A sense of urgency is MIA—2

Yesterday, I told you about a meeting I attended. I also said I was dissatisfied and explained a bit about why I felt frustrated.

However, in talking with my pal Bill yesterday morning over a delicious veggie omlet, I was able finally to verbalize the underlying characteristic that drove me nuts: there was at the meeting (and there is today amongst lots of educators) a stunning lack of urgency about learning, schools, the flat world, our future as a democracy and our students’ ability to deal with change. Bill reminded me that I’d sent him an article by John Kotter, “It all starts with a sense of urgency”. So I did a little research on my web rambling and here’s what I found.

I received the Change This Newsletter in my mailbox September 10. In it was a link to “50.02 – It All Starts With A Sense of Urgency by John P. Kotter“. It’s a wonderful little pdf (11 pages) that explores conditions that lead to complacency, the difference between complacency and false urgency, and the consequences of not adopting a sense-of-urgency stance in a period of great change like now. While schools are not mentioned specifically, the descriptions of situations resonated deeply with me.

So, without a deep sense of urgency, it is understandable why we talk about the same old shit—lack of time, we don’t have the money, there’s too much to do, there are so many obstacles, etc. ad infinitum et ad nauseam. It is understandable why we don’t even address the problems we can (like a decent program for new teachers). Educators seem paralyzed, dazed, anesthetized, yet angry.

I’m glad Barack Obama is talking about doing things differently with renewed energy.
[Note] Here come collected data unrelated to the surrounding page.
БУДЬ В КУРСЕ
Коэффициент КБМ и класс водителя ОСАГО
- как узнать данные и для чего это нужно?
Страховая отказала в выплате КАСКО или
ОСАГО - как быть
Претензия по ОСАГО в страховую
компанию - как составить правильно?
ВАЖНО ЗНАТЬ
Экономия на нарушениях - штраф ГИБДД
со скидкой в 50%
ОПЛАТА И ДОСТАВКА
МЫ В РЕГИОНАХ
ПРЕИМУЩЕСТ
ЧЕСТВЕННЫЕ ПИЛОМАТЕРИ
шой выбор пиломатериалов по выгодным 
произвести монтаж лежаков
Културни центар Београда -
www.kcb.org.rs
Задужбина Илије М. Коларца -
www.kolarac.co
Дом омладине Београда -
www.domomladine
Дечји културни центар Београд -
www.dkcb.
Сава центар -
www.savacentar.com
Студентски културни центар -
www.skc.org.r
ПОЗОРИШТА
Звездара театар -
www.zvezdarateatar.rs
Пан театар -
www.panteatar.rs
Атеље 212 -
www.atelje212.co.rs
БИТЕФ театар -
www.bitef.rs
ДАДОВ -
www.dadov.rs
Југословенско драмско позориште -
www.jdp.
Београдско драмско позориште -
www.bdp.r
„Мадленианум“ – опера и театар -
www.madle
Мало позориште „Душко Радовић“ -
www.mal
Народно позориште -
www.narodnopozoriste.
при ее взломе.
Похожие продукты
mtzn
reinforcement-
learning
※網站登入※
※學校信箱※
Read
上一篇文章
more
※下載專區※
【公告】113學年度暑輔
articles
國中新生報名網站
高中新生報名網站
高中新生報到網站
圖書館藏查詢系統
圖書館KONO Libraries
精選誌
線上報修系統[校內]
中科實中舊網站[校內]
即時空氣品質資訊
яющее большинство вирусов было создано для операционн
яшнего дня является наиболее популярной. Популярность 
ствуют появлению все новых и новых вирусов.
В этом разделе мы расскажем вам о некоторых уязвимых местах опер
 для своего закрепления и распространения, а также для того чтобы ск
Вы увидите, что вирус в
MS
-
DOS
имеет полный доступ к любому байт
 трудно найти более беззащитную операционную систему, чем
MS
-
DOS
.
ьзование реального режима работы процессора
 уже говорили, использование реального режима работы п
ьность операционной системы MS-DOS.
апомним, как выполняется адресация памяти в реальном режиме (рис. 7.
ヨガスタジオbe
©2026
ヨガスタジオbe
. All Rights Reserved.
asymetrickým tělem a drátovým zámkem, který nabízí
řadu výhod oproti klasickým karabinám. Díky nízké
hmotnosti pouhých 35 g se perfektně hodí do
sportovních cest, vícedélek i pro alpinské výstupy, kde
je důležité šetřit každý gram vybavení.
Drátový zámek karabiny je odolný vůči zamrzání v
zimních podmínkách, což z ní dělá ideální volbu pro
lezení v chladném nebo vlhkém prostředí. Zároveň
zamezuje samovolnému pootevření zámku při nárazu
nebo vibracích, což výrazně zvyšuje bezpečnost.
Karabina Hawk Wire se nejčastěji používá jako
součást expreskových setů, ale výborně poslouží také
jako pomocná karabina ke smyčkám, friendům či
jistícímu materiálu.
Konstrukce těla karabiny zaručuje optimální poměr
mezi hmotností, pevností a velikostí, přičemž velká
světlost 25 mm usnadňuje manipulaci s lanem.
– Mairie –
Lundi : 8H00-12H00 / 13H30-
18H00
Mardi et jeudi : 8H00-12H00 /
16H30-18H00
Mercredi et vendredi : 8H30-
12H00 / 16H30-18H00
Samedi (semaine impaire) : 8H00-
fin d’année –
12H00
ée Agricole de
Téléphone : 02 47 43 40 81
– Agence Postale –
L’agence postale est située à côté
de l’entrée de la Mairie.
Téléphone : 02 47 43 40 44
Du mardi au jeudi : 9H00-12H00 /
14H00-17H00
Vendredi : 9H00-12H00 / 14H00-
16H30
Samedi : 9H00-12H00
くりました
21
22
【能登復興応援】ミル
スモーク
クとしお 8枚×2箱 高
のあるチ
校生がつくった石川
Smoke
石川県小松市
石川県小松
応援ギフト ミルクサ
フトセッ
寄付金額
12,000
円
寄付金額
Perhaps it will give some of our young educators the hope and words to tell truth to power. Or I’m afraid we are doomed to slip further and further into mediocrity. I think it was Deming who said that survival is not mandatory.

Read this article (and others), start some fierce conversations, interrogate reality, challenge ideas, look for allies, and begin to grow a network of committed educators that will not stand for this crap any longer. Start somewhere!